Cambia il profilo del risk manager

Di fatto è in atto una trasformazione della figura del risk manager a cui si richiede una maggiore integrazione con il board aziendale e lo sviluppo di soft skills comunicative per poter scambiare informazioni in modo efficace a tutti i livelli, oltre alla conoscenza delle  metodologie in tema di gestione dei rischi, tra le quali i  sistemi di misurazione della resilienza tramite l’analisi dei processi, l’anticipatory risk management per i rischi emergenti e nuovi approcci di risk engineering.

Come mostrano i dati del nono Osservatorio sulla diffusione del risk management nelle medie imprese italiane, la ricerca annuale realizzata da Cineas, presentata al Politecnico di Milano, per le imprese italiane la gestione dei rischi è una componente dello sviluppo sostenibile. Inoltre, un’impresa su 4 ha dichiarato che è diventato prioritario introdurre un sistema di gestione e controllo dei rischi (26,5%) e quasi la metà delle aziende prevedeva il rischio di guerra prima del conflitto russo-ucraino.

L'indagine campionaria sulle aziende

L’edizione del 2022, realizzata in collaborazione con IPSOS, ha analizzato le risposte di 350 aziende manifatturiere attive nei settori: alimentare, beni per la persona e la casa, chimico farmaceutico, meccanico e metallurgico. Il fatturato delle aziende del campione d’indagine è compreso tra 20 milioni di euro e i 355 milioni di euro. Sono il 44% le aziende che presentano una mappatura dei rischi a livello di CdA, un numero ancora ridotto; tuttavia oltre il 50% delle aziende risponde che la responsabilità di supervisione dei rischi ricade sulle figure apicali dell’impresa (a seguire il direttore finanziario e solo per circa il 14% delle imprese sulla figura specialistica del risk manager).

Gli approcci e la differenza

«La presenza di una governance dei rischi è importante in un modello evoluto di gestione del rischio, pertanto esiste una sostanziale differenza di approccio tra le imprese che portano i temi del risk management al livello dei Consiglio di amministrazione e quelle che gestiscono il rischio come componente tecnica – commenta Massimo Michaud, presidente di Cineas – e una gestione più sofisticata del rischio (integrato o segmentato) è adottata dall’82% delle prime contro il 33% delle seconde».

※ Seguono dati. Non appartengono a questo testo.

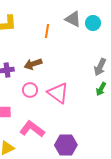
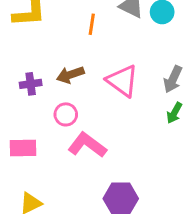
pink triangle: (58, 93) -> (122, 81), moved
pink L-shape: (32, 129) -> (87, 145), moved

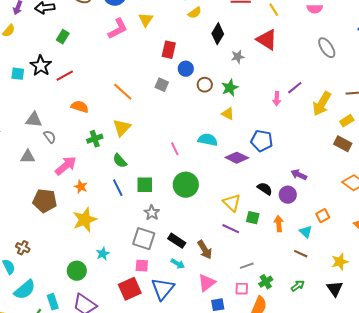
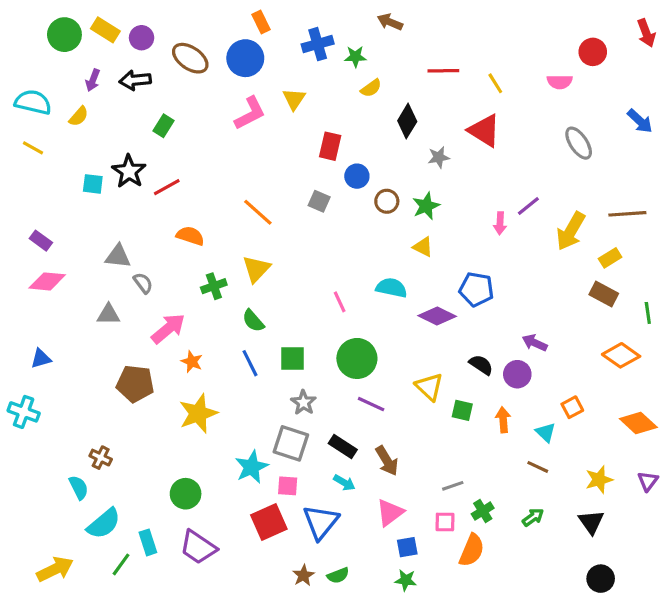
purple line: (231, 229) -> (371, 404), moved
cyan star: (103, 254) -> (252, 467), moved, size x1.5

Inoltre, le aziende in cui il board è coinvolto vedono la gestione del rischio come un investimento strategico, mirato anzitutto a consentire migliori decisioni. Nelle aziende dove la funzione di risk management non arriva a dialogare con il board invece, lo scopo principale della mappatura dei rischi è difensiva (assicurare la conformità normativa e la business continuity), e l’investimento viene visto come secondario.

Il caso delle piccole imprese

Anche le Pmi sono costrette ad allinearsi a queste misure di comportamento: del resto, per loro rappresenta un valore aggiunto al fine di ottenere finanziamenti e sostenere la crescita aziendale. Negli ultimi anni gli eventi che hanno contribuito all’interruzione delle catene della fornitura sono numerosi. Le aziende non hanno sperimentato solo la pandemia, ma anche l’interruzione delle catene logistiche, incluso il blocco del Canale di Suez, la crisi energetica cinese, la carenza di chips, l’impennata dei costi energetici e infine la recente guerra Ucraina-Russia, che hanno impegnato le imprese in una continua lotta per la resilienza.

Infatti, la diffusione di pratiche di risk management anche nelle compagnie medio-piccole giova all’intero sistema economico; i temi relativi alla sostenibilità come quella ambientale, sociale, personale, rispetto per i diritti umani e la lotto contro la corruzione sono diventati una priorità per le aziende che devono valutarne il potenziale impatto. E poi oggi le compagnie stanno diventando sempre più digitalizzate, la componente tecnologica è pervasiva e con IoT e machine learning, la digitalizzazione promette semplificazione ed efficienza che potrebbe portare a sottostimare i rischi annessi.